Hacker News new | ask | show | jobs
by manuletroll 5196 days ago
This might be very interesting if it's implemented in a sane way. Unfortunately there doesn't seem to be a very widely-adopted standard in the world of open data for now..
4 comments

What does it mean "a very widely-adopted standard in the world of open data"? "standard" of what?

There are meta-format standards: XML, RDF, HTML and lately JSON. With these four you are probably covering 80% of the world published open data, the rest is PDF, MS DOC and MS XLS.

That is missing, and good like filling this void, is a single format that you can use to describe everything. Personally, I think that such a single format will never exist and looking for one is pointless. Geographical data requires attention to certain details, music data to others; this means two different formats must be used (serialized through XML, RDF, HTML, whatever). If you are thinking about "bridging" different formats and data models, then, welcome to the world of RDF/S, OWL, TopicMaps ontologies (or ontologY), I'm not sure you want to live there :)

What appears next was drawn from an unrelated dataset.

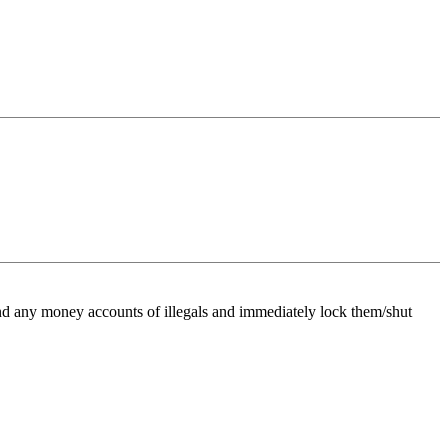
 find any money accounts of illegals and immediately lock them/shut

This new Wikidata, just like Freebase, is trying to collect structured or semi-structured data instead of unstructured data such as that present in Wikipedia. I am happy about the aim (completely unstructured data is basically useless for any serious data reuse and data extraction) but my fear is that they will not succeed as well as they did with Wikipedia. Wikipedia funded its success on the fact that anybody could edit it. In order to edit a wikipedia page you only need very low technical skills and basic writing skills (plus knowledge of the topic, obviously). Adding and manipulating structured data requires people to obey to a certain mental grid, to a formalized model, to a schema developed by someone and put in place to be respected strictly. The vast majority of people is easily demotivated when they are required to learn something substantial beforehand and most of the edits of unskilled users end up removed by watchdog (something seen often in high quality Wikipedia articles: edits made by new users are quickly reverted on the grounds that they did not follow some of the many guidelines that must be followed).

My idea is that many problems found in structured-data projects (FreeBase, MusicBrainz...) could be alleviated by better interfaces and a wide use of automation, both things that Wikipedia projects do not seem to excel in.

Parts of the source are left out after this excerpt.